Narrow the data below down to the lines containing "sitio".

◆ **RECORDS PROVIDED**
====

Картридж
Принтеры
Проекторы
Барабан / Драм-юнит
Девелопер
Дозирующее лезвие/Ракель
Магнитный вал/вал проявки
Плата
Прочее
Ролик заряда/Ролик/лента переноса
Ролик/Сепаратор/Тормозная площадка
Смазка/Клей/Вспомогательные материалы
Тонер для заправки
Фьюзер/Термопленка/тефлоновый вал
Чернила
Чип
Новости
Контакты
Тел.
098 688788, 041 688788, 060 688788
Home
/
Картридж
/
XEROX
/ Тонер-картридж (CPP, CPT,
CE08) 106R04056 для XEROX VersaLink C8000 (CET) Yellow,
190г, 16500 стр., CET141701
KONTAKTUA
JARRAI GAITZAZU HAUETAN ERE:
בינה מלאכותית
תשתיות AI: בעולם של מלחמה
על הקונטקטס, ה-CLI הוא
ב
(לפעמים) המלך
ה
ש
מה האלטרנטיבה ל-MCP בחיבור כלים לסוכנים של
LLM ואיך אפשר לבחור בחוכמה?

====

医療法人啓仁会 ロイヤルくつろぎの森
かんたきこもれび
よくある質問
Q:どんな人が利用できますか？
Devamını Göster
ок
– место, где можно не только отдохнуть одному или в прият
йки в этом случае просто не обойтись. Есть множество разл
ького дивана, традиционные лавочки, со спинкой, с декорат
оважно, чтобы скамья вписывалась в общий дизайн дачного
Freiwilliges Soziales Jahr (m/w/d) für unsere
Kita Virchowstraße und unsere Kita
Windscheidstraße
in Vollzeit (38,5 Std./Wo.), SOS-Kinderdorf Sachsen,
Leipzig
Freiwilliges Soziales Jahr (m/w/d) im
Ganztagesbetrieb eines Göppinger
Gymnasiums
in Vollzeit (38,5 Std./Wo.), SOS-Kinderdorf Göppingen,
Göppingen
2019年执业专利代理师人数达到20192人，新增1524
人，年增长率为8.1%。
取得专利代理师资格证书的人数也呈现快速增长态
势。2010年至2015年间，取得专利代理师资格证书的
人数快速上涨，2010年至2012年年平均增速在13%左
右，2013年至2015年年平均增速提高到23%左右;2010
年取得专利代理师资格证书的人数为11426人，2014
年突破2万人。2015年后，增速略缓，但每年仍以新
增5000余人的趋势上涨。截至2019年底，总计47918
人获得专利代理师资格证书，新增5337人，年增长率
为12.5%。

====

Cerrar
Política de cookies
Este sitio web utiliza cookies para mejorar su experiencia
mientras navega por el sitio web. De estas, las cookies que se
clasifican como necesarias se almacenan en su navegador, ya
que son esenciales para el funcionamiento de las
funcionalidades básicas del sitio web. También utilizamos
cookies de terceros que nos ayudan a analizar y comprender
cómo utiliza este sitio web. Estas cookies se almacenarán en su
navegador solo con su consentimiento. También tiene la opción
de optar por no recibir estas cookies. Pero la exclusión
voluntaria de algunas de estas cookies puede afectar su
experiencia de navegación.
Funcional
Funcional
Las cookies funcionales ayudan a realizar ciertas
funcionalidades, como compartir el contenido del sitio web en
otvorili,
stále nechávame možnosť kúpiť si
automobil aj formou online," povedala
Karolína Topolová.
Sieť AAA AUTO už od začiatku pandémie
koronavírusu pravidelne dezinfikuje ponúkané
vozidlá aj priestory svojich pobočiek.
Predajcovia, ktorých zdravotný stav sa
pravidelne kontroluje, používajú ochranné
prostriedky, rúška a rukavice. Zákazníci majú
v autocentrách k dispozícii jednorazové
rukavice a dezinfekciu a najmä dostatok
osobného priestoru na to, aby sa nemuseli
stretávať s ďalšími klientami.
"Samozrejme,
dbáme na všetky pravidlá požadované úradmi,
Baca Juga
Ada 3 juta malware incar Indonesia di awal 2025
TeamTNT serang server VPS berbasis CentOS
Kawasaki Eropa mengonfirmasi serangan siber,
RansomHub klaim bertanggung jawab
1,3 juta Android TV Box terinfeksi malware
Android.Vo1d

====

◆ **SOLUTION TO THIS TASK**
Este sitio web utiliza cookies para mejorar su experiencia
mientras navega por el sitio web. De estas, las cookies que se
funcionalidades básicas del sitio web. También utilizamos
cómo utiliza este sitio web. Estas cookies se almacenarán en su
funcionalidades, como compartir el contenido del sitio web en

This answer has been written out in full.